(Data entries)
═══
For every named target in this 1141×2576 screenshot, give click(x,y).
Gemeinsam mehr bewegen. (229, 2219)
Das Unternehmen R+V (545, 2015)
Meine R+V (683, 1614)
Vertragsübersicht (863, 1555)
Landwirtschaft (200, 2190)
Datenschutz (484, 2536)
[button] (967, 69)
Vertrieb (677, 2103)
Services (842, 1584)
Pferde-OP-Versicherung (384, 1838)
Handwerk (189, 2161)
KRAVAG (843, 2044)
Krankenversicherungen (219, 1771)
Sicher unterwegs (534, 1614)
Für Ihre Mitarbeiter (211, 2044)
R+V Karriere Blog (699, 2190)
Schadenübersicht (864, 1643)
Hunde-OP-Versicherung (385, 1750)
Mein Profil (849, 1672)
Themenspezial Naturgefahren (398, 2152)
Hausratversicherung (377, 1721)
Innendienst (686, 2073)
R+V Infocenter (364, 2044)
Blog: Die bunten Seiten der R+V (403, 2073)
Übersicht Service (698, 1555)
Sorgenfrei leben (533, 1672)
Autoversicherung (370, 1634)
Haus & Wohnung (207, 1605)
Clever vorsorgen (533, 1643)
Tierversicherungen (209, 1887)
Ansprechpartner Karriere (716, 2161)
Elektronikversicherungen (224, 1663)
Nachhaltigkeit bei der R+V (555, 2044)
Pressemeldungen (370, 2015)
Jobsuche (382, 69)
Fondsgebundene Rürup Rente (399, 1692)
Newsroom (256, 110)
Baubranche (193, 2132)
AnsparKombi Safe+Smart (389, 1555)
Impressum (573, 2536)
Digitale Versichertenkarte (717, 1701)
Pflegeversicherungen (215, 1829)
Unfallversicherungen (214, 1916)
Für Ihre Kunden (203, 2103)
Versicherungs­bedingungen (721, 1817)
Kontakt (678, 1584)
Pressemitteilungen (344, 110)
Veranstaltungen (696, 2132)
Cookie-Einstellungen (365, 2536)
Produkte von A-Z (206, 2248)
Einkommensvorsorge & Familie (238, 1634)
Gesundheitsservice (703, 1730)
═══
• _Your task_: Given the data above, transcribe exactly the lines from the one containing "AnsparKombi Safe+Smart (389, 1555)" down to the one containing "Veranstaltungen (696, 2132)", and no others.

• _Answer to the exercise_:
AnsparKombi Safe+Smart (389, 1555)
Impressum (573, 2536)
Digitale Versichertenkarte (717, 1701)
Pflegeversicherungen (215, 1829)
Unfallversicherungen (214, 1916)
Für Ihre Kunden (203, 2103)
Versicherungs­bedingungen (721, 1817)
Kontakt (678, 1584)
Pressemitteilungen (344, 110)
Veranstaltungen (696, 2132)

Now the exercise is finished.